Il parroco vuole spostare l’altare: 220 fedeli firmano contro il progetto

L’edificio è stato costruito nel 1966 ed è realizzato in cemento armato. A forma di tenda, svetta sulle case

Fedeli in rivolta perché il parroco vuol stravolgere la disposizione interna della chiesa. Accade alla Barona, nella parrocchia di San Giovanni Bono che sorge al centro del quartiere Sant’Ambrogio. La notizia potrebbe far pensare alle consuete (e spesso motivate) proteste di chi auspica che non vengano distrutti o imbalsamati da architetture moderne gli antichi altari delle chiese tradizionali. Qui, invece, si tratta di una chiesa costruita quarant’anni fa su progetto dell’architetto Arrigo Arrighetti, che volle una chiesa in cemento armato svettante in altezza, a forma di tenda.
Il parroco, don Paolo Selmi, insieme a don Giancarlo Santi, esperto di architettura degli spazi liturgici, con il consenso della Curia di Milano hanno infatti deciso di invertire completamente lo spazio interno della chiesa, portando l’altare a ridosso dell’entrata principale.
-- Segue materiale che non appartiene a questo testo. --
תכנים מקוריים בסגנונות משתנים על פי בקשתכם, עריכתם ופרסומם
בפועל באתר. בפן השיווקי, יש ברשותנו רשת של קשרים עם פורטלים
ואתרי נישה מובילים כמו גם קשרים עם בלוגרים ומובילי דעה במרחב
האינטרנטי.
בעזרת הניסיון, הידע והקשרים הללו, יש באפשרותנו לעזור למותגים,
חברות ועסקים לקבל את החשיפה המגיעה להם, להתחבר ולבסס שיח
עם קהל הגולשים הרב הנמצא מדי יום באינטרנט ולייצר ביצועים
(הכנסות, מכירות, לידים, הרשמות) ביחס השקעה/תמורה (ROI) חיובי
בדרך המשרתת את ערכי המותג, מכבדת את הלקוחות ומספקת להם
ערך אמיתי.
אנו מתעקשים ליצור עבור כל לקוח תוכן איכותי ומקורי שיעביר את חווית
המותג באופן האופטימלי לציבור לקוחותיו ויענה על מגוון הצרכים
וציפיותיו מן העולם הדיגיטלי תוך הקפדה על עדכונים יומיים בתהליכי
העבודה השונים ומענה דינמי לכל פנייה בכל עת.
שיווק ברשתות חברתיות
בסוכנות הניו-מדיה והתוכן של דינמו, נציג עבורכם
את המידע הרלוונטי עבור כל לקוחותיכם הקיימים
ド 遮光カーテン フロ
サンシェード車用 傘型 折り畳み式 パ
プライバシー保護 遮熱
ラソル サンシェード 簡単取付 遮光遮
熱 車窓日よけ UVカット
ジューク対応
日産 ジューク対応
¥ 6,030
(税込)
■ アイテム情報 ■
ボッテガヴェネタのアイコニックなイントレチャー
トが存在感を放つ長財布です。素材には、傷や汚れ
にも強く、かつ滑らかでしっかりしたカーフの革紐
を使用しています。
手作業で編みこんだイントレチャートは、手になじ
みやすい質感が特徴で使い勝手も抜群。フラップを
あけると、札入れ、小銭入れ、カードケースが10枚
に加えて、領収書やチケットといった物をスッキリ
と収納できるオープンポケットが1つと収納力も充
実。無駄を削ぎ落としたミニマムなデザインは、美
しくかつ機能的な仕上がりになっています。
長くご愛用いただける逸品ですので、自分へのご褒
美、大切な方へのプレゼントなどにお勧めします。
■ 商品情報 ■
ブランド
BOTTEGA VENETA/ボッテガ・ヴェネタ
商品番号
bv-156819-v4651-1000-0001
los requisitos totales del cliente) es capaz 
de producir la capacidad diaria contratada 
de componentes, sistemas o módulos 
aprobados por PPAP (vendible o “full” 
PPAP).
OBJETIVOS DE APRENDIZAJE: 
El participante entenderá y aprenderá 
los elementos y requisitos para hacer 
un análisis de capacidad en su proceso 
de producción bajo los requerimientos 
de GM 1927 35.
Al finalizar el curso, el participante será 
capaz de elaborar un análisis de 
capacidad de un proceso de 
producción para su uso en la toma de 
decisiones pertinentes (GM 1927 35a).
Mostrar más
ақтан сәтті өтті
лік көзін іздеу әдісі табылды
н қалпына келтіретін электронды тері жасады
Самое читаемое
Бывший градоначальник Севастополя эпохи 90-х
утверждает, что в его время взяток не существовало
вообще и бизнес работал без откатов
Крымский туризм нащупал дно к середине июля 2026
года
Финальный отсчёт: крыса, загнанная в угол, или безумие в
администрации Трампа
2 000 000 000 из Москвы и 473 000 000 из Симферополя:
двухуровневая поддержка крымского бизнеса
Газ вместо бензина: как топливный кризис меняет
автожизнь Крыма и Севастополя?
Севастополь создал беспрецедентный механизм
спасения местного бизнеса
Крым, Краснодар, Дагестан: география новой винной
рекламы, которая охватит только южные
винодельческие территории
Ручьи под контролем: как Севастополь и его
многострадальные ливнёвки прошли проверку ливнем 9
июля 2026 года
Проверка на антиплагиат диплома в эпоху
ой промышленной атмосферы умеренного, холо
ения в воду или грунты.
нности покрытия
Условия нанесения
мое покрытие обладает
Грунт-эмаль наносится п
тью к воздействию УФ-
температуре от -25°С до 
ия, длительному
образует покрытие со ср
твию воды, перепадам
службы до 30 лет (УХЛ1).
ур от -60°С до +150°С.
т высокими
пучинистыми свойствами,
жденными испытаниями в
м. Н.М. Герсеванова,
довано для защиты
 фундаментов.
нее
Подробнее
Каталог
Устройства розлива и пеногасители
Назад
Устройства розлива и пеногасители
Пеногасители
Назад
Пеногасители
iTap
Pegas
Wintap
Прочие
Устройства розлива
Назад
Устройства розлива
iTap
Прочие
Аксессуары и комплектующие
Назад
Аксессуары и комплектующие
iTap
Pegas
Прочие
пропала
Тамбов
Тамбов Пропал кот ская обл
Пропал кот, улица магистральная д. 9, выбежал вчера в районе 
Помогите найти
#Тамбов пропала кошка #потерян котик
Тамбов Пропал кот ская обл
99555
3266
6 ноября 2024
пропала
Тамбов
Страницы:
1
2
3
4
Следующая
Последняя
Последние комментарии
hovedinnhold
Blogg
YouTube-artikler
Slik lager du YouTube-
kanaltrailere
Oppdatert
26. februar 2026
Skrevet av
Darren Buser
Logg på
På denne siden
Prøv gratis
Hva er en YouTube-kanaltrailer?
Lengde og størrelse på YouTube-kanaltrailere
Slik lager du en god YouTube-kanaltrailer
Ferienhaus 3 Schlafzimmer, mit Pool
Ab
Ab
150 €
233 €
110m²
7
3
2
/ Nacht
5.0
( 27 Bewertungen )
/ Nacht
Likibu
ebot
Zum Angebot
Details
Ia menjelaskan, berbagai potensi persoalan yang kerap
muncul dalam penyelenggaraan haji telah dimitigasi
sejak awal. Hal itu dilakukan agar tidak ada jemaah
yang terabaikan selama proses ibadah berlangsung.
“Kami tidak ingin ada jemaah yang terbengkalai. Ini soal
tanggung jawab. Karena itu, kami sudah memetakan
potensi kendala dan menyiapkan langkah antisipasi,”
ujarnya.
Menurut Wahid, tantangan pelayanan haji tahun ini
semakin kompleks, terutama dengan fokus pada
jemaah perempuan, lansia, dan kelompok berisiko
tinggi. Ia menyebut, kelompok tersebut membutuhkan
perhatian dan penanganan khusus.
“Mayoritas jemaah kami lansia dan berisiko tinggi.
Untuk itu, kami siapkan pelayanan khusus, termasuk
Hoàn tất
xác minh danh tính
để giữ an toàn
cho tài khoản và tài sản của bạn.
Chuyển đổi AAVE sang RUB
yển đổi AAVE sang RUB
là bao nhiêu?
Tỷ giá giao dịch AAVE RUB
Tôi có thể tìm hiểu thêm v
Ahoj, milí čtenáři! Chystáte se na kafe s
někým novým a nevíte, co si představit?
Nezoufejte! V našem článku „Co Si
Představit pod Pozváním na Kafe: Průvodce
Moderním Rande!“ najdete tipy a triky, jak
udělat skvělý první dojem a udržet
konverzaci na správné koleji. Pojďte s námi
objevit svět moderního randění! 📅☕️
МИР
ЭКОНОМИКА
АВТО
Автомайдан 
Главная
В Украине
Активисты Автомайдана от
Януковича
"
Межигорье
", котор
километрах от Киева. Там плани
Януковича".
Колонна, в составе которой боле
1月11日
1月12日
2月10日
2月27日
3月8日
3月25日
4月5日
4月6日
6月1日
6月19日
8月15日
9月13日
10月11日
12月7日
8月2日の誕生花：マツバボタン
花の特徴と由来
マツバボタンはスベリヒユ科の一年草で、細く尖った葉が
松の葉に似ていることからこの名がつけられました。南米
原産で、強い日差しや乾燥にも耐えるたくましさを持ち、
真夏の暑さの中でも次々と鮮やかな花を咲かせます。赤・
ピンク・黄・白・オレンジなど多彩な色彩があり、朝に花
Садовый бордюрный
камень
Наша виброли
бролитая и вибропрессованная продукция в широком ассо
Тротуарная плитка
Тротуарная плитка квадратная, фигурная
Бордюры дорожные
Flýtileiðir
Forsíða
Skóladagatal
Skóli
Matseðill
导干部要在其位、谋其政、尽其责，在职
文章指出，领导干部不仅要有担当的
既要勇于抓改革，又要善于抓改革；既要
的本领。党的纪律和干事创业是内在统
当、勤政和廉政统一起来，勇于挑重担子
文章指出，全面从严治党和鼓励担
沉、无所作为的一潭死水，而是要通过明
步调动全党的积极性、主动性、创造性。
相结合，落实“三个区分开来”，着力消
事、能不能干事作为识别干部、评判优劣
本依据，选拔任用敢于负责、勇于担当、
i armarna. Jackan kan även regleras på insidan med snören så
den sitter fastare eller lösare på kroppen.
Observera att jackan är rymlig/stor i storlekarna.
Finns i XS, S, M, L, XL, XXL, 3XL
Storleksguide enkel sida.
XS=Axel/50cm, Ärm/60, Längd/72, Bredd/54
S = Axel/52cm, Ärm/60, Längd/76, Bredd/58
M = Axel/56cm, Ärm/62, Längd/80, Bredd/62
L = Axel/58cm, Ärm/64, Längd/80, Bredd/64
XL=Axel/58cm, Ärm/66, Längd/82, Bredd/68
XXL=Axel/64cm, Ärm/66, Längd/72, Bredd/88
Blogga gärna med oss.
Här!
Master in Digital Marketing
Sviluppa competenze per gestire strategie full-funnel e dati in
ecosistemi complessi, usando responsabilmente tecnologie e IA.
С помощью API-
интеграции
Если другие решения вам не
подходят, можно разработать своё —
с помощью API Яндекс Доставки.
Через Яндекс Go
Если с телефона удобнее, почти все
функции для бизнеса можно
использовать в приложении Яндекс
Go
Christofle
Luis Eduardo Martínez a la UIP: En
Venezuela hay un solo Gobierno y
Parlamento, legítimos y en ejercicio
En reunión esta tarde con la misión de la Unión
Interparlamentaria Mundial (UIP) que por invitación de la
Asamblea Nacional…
Ma centinaia di parrocchiani hanno detto no e hanno raccolto firme contro l’iniziativa.
Il nuovo progetto, preparato dalla giovane architetto Donatella Forconi, mira «a favorire celebrazioni che siano più comunitarie e partecipate», spiega il parroco. Nella chiesa si sta già sperimentando la nuova sistemazione: a causa dei lavori per rinnovare l’impianto di riscaldamento, infatti, l’altare principale per le celebrazioni è già stato spostato dal lato opposto a quello in cui si trovava e in cui venne collocato quarant’anni fa dall’architetto, ovviamente con il consenso della Curia di allora, che già aveva concepito questa chiesa secondo i canoni della riforma liturgica.
«Anche noi siamo Chiesa - spiegano i firmatari, che rappresentano 220 nuclei familiari di una parrocchia che vede una frequenza alla celebrazione domenicale di circa cinquecento persone - eppure non veniamo ascoltati in alcun modo. Il progetto rivoluziona completamente la nostra chiesa, bella e particolare, che abbiamo visto costruire e crescere dal 1966. La nuova disposizione crea problemi, porta l’altare a ridosso dell’ingresso principale, che deve rimanere aperto. Siamo in tanti ad essere contrari e ci chiediamo perché questi cambiamenti possano essere messi in atto senza ascoltare la comunità».
Don Paolo, il parroco, è convinto della bontà del progetto, e bolla come assolutamente minoritaria la protesta: «La prova reale della bontà della nuova sistemazione, infatti, è costituita dalle celebrazioni che si susseguono regolarmente, in ordine, in modo partecipato. L’iniziativa è oggetto di riflessioni, scambi di opinioni, visite. In quartiere se ne parla. La stragrande maggioranza ha accolto con favore la nuova sistemazione; concorda; ne ha colto il significato: favorire celebrazioni che siano più comunitarie e partecipate».
Duecentoventi firme, però, non sono bazzecole, specie se paragonate al numero dei battezzati che frequentano regolarmente il rito, anche se don Paolo ha messo nero su bianco che «Solo un piccolissimo gruppo di persone ha manifestato disagio ma spero che con il tempo sappiano anch’esse apprezzare il valore educativo e comunitario del progetto».

Colpiscono, nella vicenda, due elementi: la mancanza di ascolto e di coinvolgimento dei fedeli nelle scelte che li riguardano (anche se il fine, paradossalmente, è quello di farli partecipare di più alla liturgia), e l’idea che questa partecipazione si favorisca facendo in modo che la gente si possa guardare in faccia e sia disposta circolarmente.